On average, the amount of protein required to sustain your health, also called the Recommended Dietary Allowance (RDA) of protein ranges between 0.5 to 1 grams per pound of your body weight. Therefore, an adult weighing 160 pounds should consume at least 80 grams of protein daily. Even so, the RDA of protein is not uniform for all because it is dependent on one's activity level, age, health status and fitness goals. If your lifestyle is physically active or you are a sports person for example, then with a protein intake of 0.5 0.7 grams per pound of your body weight, you are good to go. Additionally, the elderly need more protein to reduce declining muscle and bone strength. Hence, 0.5 0.6 grams of protein per pound of their body weight is recommended.
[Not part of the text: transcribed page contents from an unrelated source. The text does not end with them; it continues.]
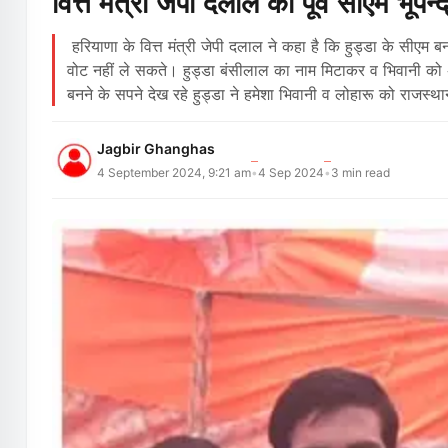
वित्त मंत्री जेपी दलाल का पूर्व सीएम भूपेन
हरियाणा के वित्त मंत्री जेपी दलाल ने कहा है कि हुड्डा के सीएम बनने
वोट नहीं ले सकते। हुड्डा बंसीलाल का नाम मिटाकर व भिवानी क
बनने के सपने देख रहे हुड्डा ने हमेशा भिवानी व लोहारू को राजस
Jagbir Ghanghas
4 September 2024, 9:21 am
4 Sep 2024
3
min read
•
•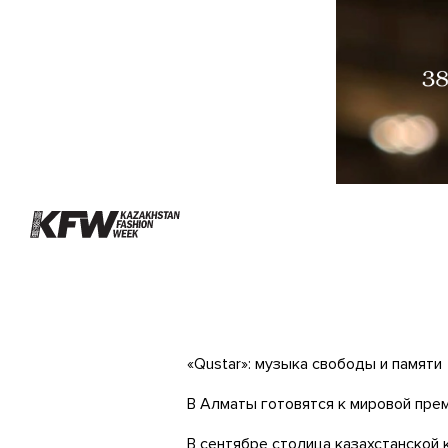
«Qustar»: музыка свободы и памяти
В Алматы готовятся к мировой пре
В сентябре столица казахстанской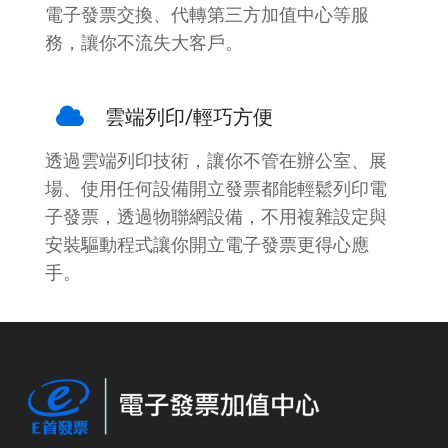
電子發票交換、代轉第三方加值中心等服
務，讓你不流失大客戶。
雲端列印/輕巧方便
透過雲端列印技術，讓你不管在辦公室、展
場、使用任何設備開立發票都能輕鬆列印電
子發票，透過物聯網設備，不用複雜設定與
安裝驅動程式讓你開立電子發票更得心應
手。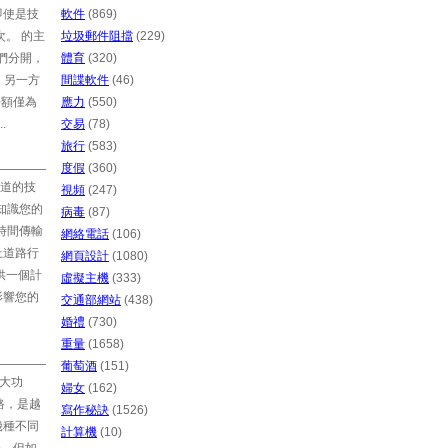
即使是技
軟件
(869)
。 的主
垃圾郵件阻擋
(229)
們分開，
體育
(320)
。另一方
間諜軟件
(46)
份額僅為
應力
(550)
.
交易
(78)
旅行
(583)
度假
(360)
道的技
視頻
(247)
知識您的
病毒
(87)
時間傳輸
網絡電話
(106)
上道路行
網頁設計
(1080)
供一個計
虛擬主機
(333)
影響您的
交通部網站
(438)
婚禮
(730)
重量
(1658)
葡萄酒
(151)
強大功
婦女
(162)
路，是越
寫作秘訣
(1526)
幾種不同
計算機
(10)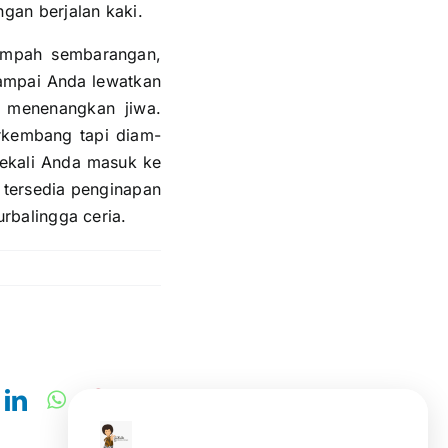
ngan berjalan kaki.
ampah sembarangan,
sampai Anda lewatkan
 menenangkan jiwa.
rkembang tapi diam-
Sekali Anda masuk ke
 tersedia penginapan
rbalingga ceria.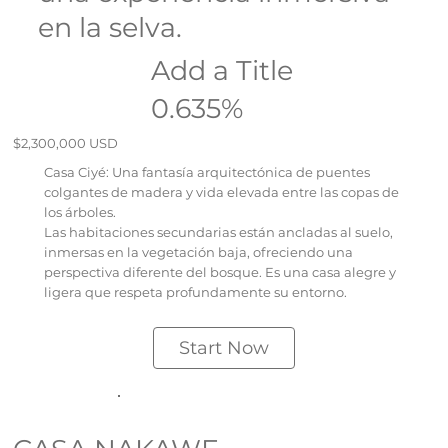
en la selva.
Add a Title
0.635%
$2,300,000 USD
Casa Ciyé: Una fantasía arquitectónica de puentes
colgantes de madera y vida elevada entre las copas de
los árboles.
Las habitaciones secundarias están ancladas al suelo,
inmersas en la vegetación baja, ofreciendo una
perspectiva diferente del bosque. Es una casa alegre y
ligera que respeta profundamente su entorno.
Start Now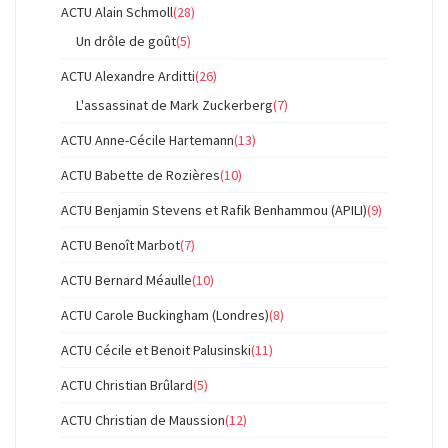
ACTU Alain Schmoll
(28)
Un drôle de goût
(5)
ACTU Alexandre Arditti
(26)
L'assassinat de Mark Zuckerberg
(7)
ACTU Anne-Cécile Hartemann
(13)
ACTU Babette de Rozières
(10)
ACTU Benjamin Stevens et Rafik Benhammou (APILI)
(9)
ACTU Benoît Marbot
(7)
ACTU Bernard Méaulle
(10)
ACTU Carole Buckingham (Londres)
(8)
ACTU Cécile et Benoit Palusinski
(11)
ACTU Christian Brûlard
(5)
ACTU Christian de Maussion
(12)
The same range of protein consumption applies to expectant and lactating mothers.
Furthermore, the injured require a lot of protein intake for the successful and timely healing of their wounds. For example, patients who have sustained extensive burn wounds can be on a high protein diet of up to 1.5 grams per pound of their body weight. Again, high protein intake can also help you achieve your fitness goal of gaining muscles. Consuming 1 gram of protein per pound of your body weight is the ideal if this is the case. Conversely, should you want to lose weight, increasing your protein intake by 0.3 times more will do the trick. This is because proteins suppress hunger pangs causing you to eat less. However, if you are leading a sedentary lifestyle, then a protein consumption of 0.3 to 0.4 grams per pound of your body weight will suffice.
Your health is your wealth. Observing your RDA of protein will pay dividends in the long run. Your body will function optimally for a lengthy period of time. Besides, you will enjoy a stable blood sugar level, reduced brain fatigue and have a robust life.